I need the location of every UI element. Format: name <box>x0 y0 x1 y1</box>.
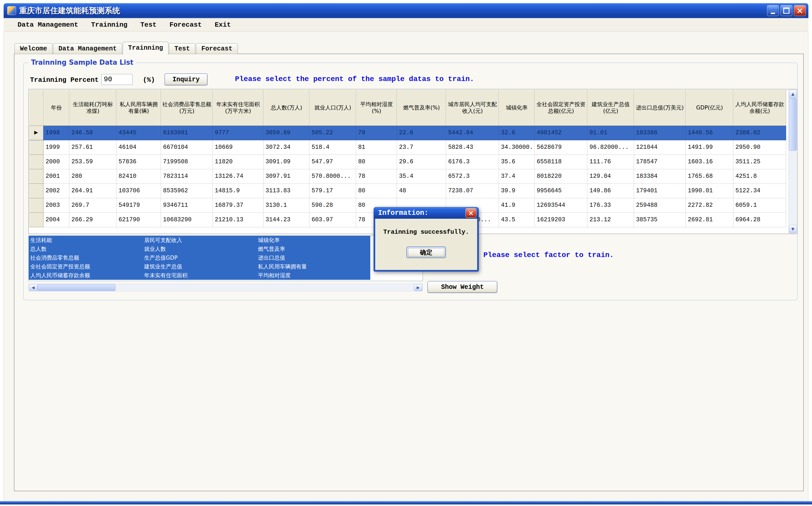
grid-cell[interactable]: 5122.34 <box>733 184 786 198</box>
grid-cell[interactable]: 23.7 <box>397 140 446 155</box>
factor-item[interactable]: 人均人民币储蓄存款余额 <box>29 271 143 280</box>
grid-cell[interactable]: 91.01 <box>588 126 634 140</box>
grid-cell[interactable]: 9777 <box>213 126 263 140</box>
factor-listbox[interactable]: 生活耗能总人数社会消费品零售总额全社会固定资产投资总额人均人民币储蓄存款余额居民… <box>28 236 423 281</box>
grid-cell[interactable]: 6193991 <box>161 126 213 140</box>
grid-cell[interactable]: 22.6 <box>397 126 446 140</box>
grid-cell[interactable]: 579.17 <box>309 184 356 198</box>
grid-cell[interactable]: 80 <box>356 155 397 169</box>
grid-cell[interactable]: 2003 <box>43 198 69 213</box>
current-row-indicator[interactable]: ▶ <box>29 126 43 140</box>
grid-cell[interactable]: 79 <box>356 126 397 140</box>
grid-cell[interactable]: 3113.83 <box>263 184 309 198</box>
grid-cell[interactable]: 1998 <box>43 126 69 140</box>
grid-header-cell-0[interactable]: 年份 <box>43 90 69 126</box>
grid-cell[interactable]: 81 <box>356 140 397 155</box>
grid-header-cell-15[interactable]: 人均人民币储蓄存款余额(元) <box>733 90 786 126</box>
factor-item[interactable]: 社会消费品零售总额 <box>29 253 143 262</box>
menu-item-exit[interactable]: Exit <box>210 20 236 30</box>
grid-cell[interactable]: 2950.90 <box>733 140 786 155</box>
factor-item[interactable]: 年末实有住宅面积 <box>143 271 256 280</box>
grid-cell[interactable]: 3097.91 <box>263 169 309 184</box>
scroll-down-button[interactable]: ▼ <box>789 225 797 233</box>
grid-cell[interactable]: 6176.3 <box>446 155 499 169</box>
grid-cell[interactable]: 269.7 <box>69 198 116 213</box>
grid-cell[interactable]: 2388.02 <box>733 126 786 140</box>
factor-item[interactable]: 建筑业生产总值 <box>143 262 256 271</box>
grid-cell[interactable]: 21210.13 <box>213 213 263 227</box>
grid-cell[interactable]: 8535962 <box>161 184 213 198</box>
grid-cell[interactable]: 3091.09 <box>263 155 309 169</box>
grid-header-cell-2[interactable]: 私人民用车辆拥有量(辆) <box>116 90 161 126</box>
dialog-title-bar[interactable]: Information: × <box>374 207 478 219</box>
row-selector[interactable] <box>29 198 43 213</box>
grid-cell[interactable]: 46104 <box>116 140 161 155</box>
grid-header-cell-4[interactable]: 年末实有住宅面积(万平方米) <box>213 90 263 126</box>
grid-cell[interactable]: 1765.68 <box>686 169 733 184</box>
grid-cell[interactable]: 3072.34 <box>263 140 309 155</box>
grid-cell[interactable]: 385735 <box>634 213 686 227</box>
trainning-percent-input[interactable] <box>101 74 132 85</box>
grid-cell[interactable]: 29.6 <box>397 155 446 169</box>
menu-item-trainning[interactable]: Trainning <box>86 20 132 30</box>
grid-cell[interactable]: 253.59 <box>69 155 116 169</box>
grid-cell[interactable]: 4981452 <box>535 126 588 140</box>
grid-cell[interactable]: 6059.1 <box>733 198 786 213</box>
grid-cell[interactable]: 257.61 <box>69 140 116 155</box>
grid-vertical-scrollbar[interactable]: ▲ ▼ <box>789 90 797 234</box>
grid-cell[interactable]: 12693544 <box>535 198 588 213</box>
grid-cell[interactable]: 518.4 <box>309 140 356 155</box>
grid-cell[interactable]: 35.6 <box>499 155 535 169</box>
row-selector[interactable] <box>29 169 43 184</box>
grid-header-cell-8[interactable]: 燃气普及率(%) <box>397 90 446 126</box>
factor-item[interactable]: 生产总值GDP <box>143 253 256 262</box>
tab-welcome[interactable]: Welcome <box>14 43 53 54</box>
grid-cell[interactable]: 5828.43 <box>446 140 499 155</box>
grid-cell[interactable]: 547.97 <box>309 155 356 169</box>
factor-item[interactable]: 平均相对湿度 <box>256 271 370 280</box>
tab-forecast[interactable]: Forecast <box>196 43 238 54</box>
grid-cell[interactable]: 11820 <box>213 155 263 169</box>
grid-cell[interactable]: 213.12 <box>588 213 634 227</box>
grid-cell[interactable]: 590.28 <box>309 198 356 213</box>
grid-cell[interactable]: 266.29 <box>69 213 116 227</box>
grid-cell[interactable]: 9956645 <box>535 184 588 198</box>
grid-cell[interactable]: 3059.69 <box>263 126 309 140</box>
grid-cell[interactable]: 2004 <box>43 213 69 227</box>
scroll-left-button[interactable]: ◀ <box>29 284 37 291</box>
grid-cell[interactable]: 1491.99 <box>686 140 733 155</box>
grid-cell[interactable]: 2272.82 <box>686 198 733 213</box>
factor-item[interactable]: 进出口总值 <box>256 253 370 262</box>
grid-cell[interactable]: 16219203 <box>535 213 588 227</box>
grid-cell[interactable]: 32.6 <box>499 126 535 140</box>
grid-header-cell-13[interactable]: 进出口总值(万美元) <box>634 90 686 126</box>
grid-header-cell-1[interactable]: 生活能耗(万吨标准煤) <box>69 90 116 126</box>
grid-cell[interactable]: 505.22 <box>309 126 356 140</box>
grid-cell[interactable]: 1999 <box>43 140 69 155</box>
grid-cell[interactable]: 16879.37 <box>213 198 263 213</box>
grid-cell[interactable]: 2002 <box>43 184 69 198</box>
factor-item[interactable]: 燃气普及率 <box>256 245 370 253</box>
row-selector[interactable] <box>29 140 43 155</box>
grid-header-cell-10[interactable]: 城镇化率 <box>499 90 535 126</box>
vertical-scroll-thumb[interactable] <box>789 98 797 151</box>
grid-cell[interactable]: 43.5 <box>499 213 535 227</box>
menu-item-data-management[interactable]: Data Management <box>13 20 83 30</box>
grid-cell[interactable]: 3144.23 <box>263 213 309 227</box>
inquiry-button[interactable]: Inquiry <box>165 74 207 85</box>
grid-cell[interactable]: 96.82000... <box>588 140 634 155</box>
grid-row-1999[interactable]: 1999257.61461046670104106693072.34518.48… <box>29 140 789 155</box>
row-selector[interactable] <box>29 213 43 227</box>
grid-cell[interactable]: 48 <box>397 184 446 198</box>
grid-cell[interactable]: 9346711 <box>161 198 213 213</box>
grid-cell[interactable]: 264.91 <box>69 184 116 198</box>
tab-data-management[interactable]: Data Management <box>53 43 122 54</box>
grid-cell[interactable]: 129.04 <box>588 169 634 184</box>
minimize-button[interactable] <box>767 5 779 16</box>
factor-item[interactable]: 城镇化率 <box>256 236 370 245</box>
grid-header-cell-12[interactable]: 建筑业生产总值(亿元) <box>588 90 634 126</box>
grid-cell[interactable]: 6572.3 <box>446 169 499 184</box>
grid-cell[interactable]: 1603.16 <box>686 155 733 169</box>
factor-item[interactable]: 私人民用车辆拥有量 <box>256 262 370 271</box>
grid-cell[interactable]: 2001 <box>43 169 69 184</box>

ACTIVITY
Repeat the full listing above exactly, with no pictures in the copy.

REPLY TO THE EXERCISE
I need the location of every UI element. Format: name <box>x0 y0 x1 y1</box>.
grid-cell[interactable]: 5122.34 <box>733 184 786 198</box>
grid-cell[interactable]: 23.7 <box>397 140 446 155</box>
factor-item[interactable]: 人均人民币储蓄存款余额 <box>29 271 143 280</box>
grid-cell[interactable]: 91.01 <box>588 126 634 140</box>
grid-cell[interactable]: 9777 <box>213 126 263 140</box>
factor-listbox[interactable]: 生活耗能总人数社会消费品零售总额全社会固定资产投资总额人均人民币储蓄存款余额居民… <box>28 236 423 281</box>
grid-cell[interactable]: 6193991 <box>161 126 213 140</box>
grid-cell[interactable]: 22.6 <box>397 126 446 140</box>
grid-cell[interactable]: 579.17 <box>309 184 356 198</box>
grid-cell[interactable]: 80 <box>356 155 397 169</box>
grid-cell[interactable]: 2003 <box>43 198 69 213</box>
current-row-indicator[interactable]: ▶ <box>29 126 43 140</box>
grid-cell[interactable]: 79 <box>356 126 397 140</box>
grid-cell[interactable]: 3113.83 <box>263 184 309 198</box>
grid-cell[interactable]: 1998 <box>43 126 69 140</box>
grid-header-cell-0[interactable]: 年份 <box>43 90 69 126</box>
grid-cell[interactable]: 81 <box>356 140 397 155</box>
grid-header-cell-15[interactable]: 人均人民币储蓄存款余额(元) <box>733 90 786 126</box>
factor-item[interactable]: 社会消费品零售总额 <box>29 253 143 262</box>
menu-item-exit[interactable]: Exit <box>210 20 236 30</box>
grid-cell[interactable]: 2950.90 <box>733 140 786 155</box>
factor-item[interactable]: 年末实有住宅面积 <box>143 271 256 280</box>
grid-cell[interactable]: 3097.91 <box>263 169 309 184</box>
scroll-down-button[interactable]: ▼ <box>789 225 797 233</box>
grid-cell[interactable]: 6176.3 <box>446 155 499 169</box>
grid-cell[interactable]: 269.7 <box>69 198 116 213</box>
grid-cell[interactable]: 2388.02 <box>733 126 786 140</box>
factor-item[interactable]: 建筑业生产总值 <box>143 262 256 271</box>
grid-cell[interactable]: 21210.13 <box>213 213 263 227</box>
grid-cell[interactable]: 8535962 <box>161 184 213 198</box>
grid-cell[interactable]: 3091.09 <box>263 155 309 169</box>
grid-header-cell-2[interactable]: 私人民用车辆拥有量(辆) <box>116 90 161 126</box>
dialog-title-bar[interactable]: Information: × <box>374 207 478 219</box>
row-selector[interactable] <box>29 198 43 213</box>
grid-cell[interactable]: 46104 <box>116 140 161 155</box>
grid-header-cell-4[interactable]: 年末实有住宅面积(万平方米) <box>213 90 263 126</box>
grid-cell[interactable]: 1765.68 <box>686 169 733 184</box>
grid-cell[interactable]: 3072.34 <box>263 140 309 155</box>
grid-cell[interactable]: 385735 <box>634 213 686 227</box>
trainning-percent-input[interactable] <box>101 74 132 85</box>
grid-cell[interactable]: 29.6 <box>397 155 446 169</box>
menu-item-trainning[interactable]: Trainning <box>86 20 132 30</box>
grid-cell[interactable]: 253.59 <box>69 155 116 169</box>
grid-cell[interactable]: 4981452 <box>535 126 588 140</box>
grid-cell[interactable]: 6059.1 <box>733 198 786 213</box>
grid-cell[interactable]: 257.61 <box>69 140 116 155</box>
grid-vertical-scrollbar[interactable]: ▲ ▼ <box>789 90 797 234</box>
grid-cell[interactable]: 12693544 <box>535 198 588 213</box>
grid-cell[interactable]: 518.4 <box>309 140 356 155</box>
grid-cell[interactable]: 35.6 <box>499 155 535 169</box>
row-selector[interactable] <box>29 169 43 184</box>
grid-header-cell-8[interactable]: 燃气普及率(%) <box>397 90 446 126</box>
factor-item[interactable]: 生产总值GDP <box>143 253 256 262</box>
tab-welcome[interactable]: Welcome <box>14 43 53 54</box>
grid-cell[interactable]: 5828.43 <box>446 140 499 155</box>
grid-cell[interactable]: 547.97 <box>309 155 356 169</box>
factor-item[interactable]: 平均相对湿度 <box>256 271 370 280</box>
tab-forecast[interactable]: Forecast <box>196 43 238 54</box>
grid-cell[interactable]: 11820 <box>213 155 263 169</box>
grid-cell[interactable]: 213.12 <box>588 213 634 227</box>
grid-cell[interactable]: 590.28 <box>309 198 356 213</box>
grid-cell[interactable]: 266.29 <box>69 213 116 227</box>
grid-cell[interactable]: 9956645 <box>535 184 588 198</box>
grid-cell[interactable]: 3059.69 <box>263 126 309 140</box>
grid-cell[interactable]: 2004 <box>43 213 69 227</box>
scroll-left-button[interactable]: ◀ <box>29 284 37 291</box>
grid-cell[interactable]: 1491.99 <box>686 140 733 155</box>
grid-cell[interactable]: 2272.82 <box>686 198 733 213</box>
factor-item[interactable]: 进出口总值 <box>256 253 370 262</box>
grid-cell[interactable]: 16219203 <box>535 213 588 227</box>
grid-cell[interactable]: 32.6 <box>499 126 535 140</box>
grid-header-cell-13[interactable]: 进出口总值(万美元) <box>634 90 686 126</box>
grid-header-cell-1[interactable]: 生活能耗(万吨标准煤) <box>69 90 116 126</box>
grid-cell[interactable]: 505.22 <box>309 126 356 140</box>
grid-cell[interactable]: 1999 <box>43 140 69 155</box>
grid-cell[interactable]: 16879.37 <box>213 198 263 213</box>
grid-cell[interactable]: 2002 <box>43 184 69 198</box>
factor-item[interactable]: 燃气普及率 <box>256 245 370 253</box>
row-selector[interactable] <box>29 140 43 155</box>
grid-header-cell-10[interactable]: 城镇化率 <box>499 90 535 126</box>
vertical-scroll-thumb[interactable] <box>789 98 797 151</box>
grid-cell[interactable]: 43.5 <box>499 213 535 227</box>
menu-item-data-management[interactable]: Data Management <box>13 20 83 30</box>
grid-cell[interactable]: 3144.23 <box>263 213 309 227</box>
inquiry-button[interactable]: Inquiry <box>165 74 207 85</box>
grid-cell[interactable]: 96.82000... <box>588 140 634 155</box>
grid-row-1999[interactable]: 1999257.61461046670104106693072.34518.48… <box>29 140 789 155</box>
row-selector[interactable] <box>29 213 43 227</box>
grid-cell[interactable]: 48 <box>397 184 446 198</box>
grid-cell[interactable]: 9346711 <box>161 198 213 213</box>
grid-cell[interactable]: 264.91 <box>69 184 116 198</box>
tab-data-management[interactable]: Data Management <box>53 43 122 54</box>
grid-cell[interactable]: 129.04 <box>588 169 634 184</box>
minimize-button[interactable] <box>767 5 779 16</box>
factor-item[interactable]: 城镇化率 <box>256 236 370 245</box>
grid-header-cell-12[interactable]: 建筑业生产总值(亿元) <box>588 90 634 126</box>
grid-cell[interactable]: 6572.3 <box>446 169 499 184</box>
grid-cell[interactable]: 1603.16 <box>686 155 733 169</box>
factor-item[interactable]: 私人民用车辆拥有量 <box>256 262 370 271</box>
grid-cell[interactable]: 2001 <box>43 169 69 184</box>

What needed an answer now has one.